Exercise goal.
Search term "Shakky": copy each line of the data containing it.

*** Task inputs ***

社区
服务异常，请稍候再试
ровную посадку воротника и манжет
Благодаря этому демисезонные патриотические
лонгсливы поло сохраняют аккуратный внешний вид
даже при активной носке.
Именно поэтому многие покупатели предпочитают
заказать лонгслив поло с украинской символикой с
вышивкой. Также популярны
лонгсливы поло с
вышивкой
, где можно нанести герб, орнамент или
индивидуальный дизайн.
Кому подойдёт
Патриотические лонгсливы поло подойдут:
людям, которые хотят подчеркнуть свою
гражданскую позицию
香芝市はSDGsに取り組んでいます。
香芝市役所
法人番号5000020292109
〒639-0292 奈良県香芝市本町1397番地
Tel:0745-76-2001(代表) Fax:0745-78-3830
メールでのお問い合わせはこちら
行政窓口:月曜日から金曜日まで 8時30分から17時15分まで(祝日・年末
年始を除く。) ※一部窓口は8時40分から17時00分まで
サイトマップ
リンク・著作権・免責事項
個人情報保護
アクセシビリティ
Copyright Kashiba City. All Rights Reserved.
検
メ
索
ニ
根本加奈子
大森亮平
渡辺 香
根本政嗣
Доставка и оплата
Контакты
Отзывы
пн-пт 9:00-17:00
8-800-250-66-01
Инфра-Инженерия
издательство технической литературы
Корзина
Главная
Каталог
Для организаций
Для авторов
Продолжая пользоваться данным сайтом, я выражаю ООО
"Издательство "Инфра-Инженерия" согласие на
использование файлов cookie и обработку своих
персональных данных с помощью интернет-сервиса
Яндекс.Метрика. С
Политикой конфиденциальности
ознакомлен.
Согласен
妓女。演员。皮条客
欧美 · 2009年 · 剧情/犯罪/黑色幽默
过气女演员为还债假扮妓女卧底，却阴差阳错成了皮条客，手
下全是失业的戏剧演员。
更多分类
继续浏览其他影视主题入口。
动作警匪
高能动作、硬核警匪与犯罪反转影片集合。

*** End of Task inputs ***
*** Task inputs ***

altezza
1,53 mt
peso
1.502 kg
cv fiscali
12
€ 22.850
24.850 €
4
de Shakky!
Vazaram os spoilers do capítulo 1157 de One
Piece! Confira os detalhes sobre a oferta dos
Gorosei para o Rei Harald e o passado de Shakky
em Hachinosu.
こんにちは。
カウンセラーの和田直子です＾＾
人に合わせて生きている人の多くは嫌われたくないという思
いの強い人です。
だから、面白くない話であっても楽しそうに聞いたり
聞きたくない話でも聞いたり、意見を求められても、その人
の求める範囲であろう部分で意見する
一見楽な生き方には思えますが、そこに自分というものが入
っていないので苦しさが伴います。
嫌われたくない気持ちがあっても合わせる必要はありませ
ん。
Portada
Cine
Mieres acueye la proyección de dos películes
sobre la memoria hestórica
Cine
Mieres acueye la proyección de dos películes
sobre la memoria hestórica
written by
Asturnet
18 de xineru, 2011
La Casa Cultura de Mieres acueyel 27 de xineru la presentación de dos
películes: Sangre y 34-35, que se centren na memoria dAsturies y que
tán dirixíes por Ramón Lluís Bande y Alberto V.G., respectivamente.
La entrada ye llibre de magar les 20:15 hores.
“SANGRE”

*** End of Task inputs ***
*** Task inputs ***

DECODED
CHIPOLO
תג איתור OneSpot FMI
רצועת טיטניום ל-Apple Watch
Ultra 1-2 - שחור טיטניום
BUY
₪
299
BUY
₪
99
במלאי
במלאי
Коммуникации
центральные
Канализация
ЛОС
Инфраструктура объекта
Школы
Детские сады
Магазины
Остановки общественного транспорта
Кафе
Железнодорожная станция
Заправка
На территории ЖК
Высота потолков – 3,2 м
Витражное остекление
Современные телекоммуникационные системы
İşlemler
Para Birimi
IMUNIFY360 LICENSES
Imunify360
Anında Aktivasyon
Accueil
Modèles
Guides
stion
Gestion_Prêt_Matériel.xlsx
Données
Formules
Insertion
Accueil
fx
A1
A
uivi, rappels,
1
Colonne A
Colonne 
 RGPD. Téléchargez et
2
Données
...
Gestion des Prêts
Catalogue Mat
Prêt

*** End of Task inputs ***

Solution for this exercise.
de Shakky!
Gorosei para o Rei Harald e o passado de Shakky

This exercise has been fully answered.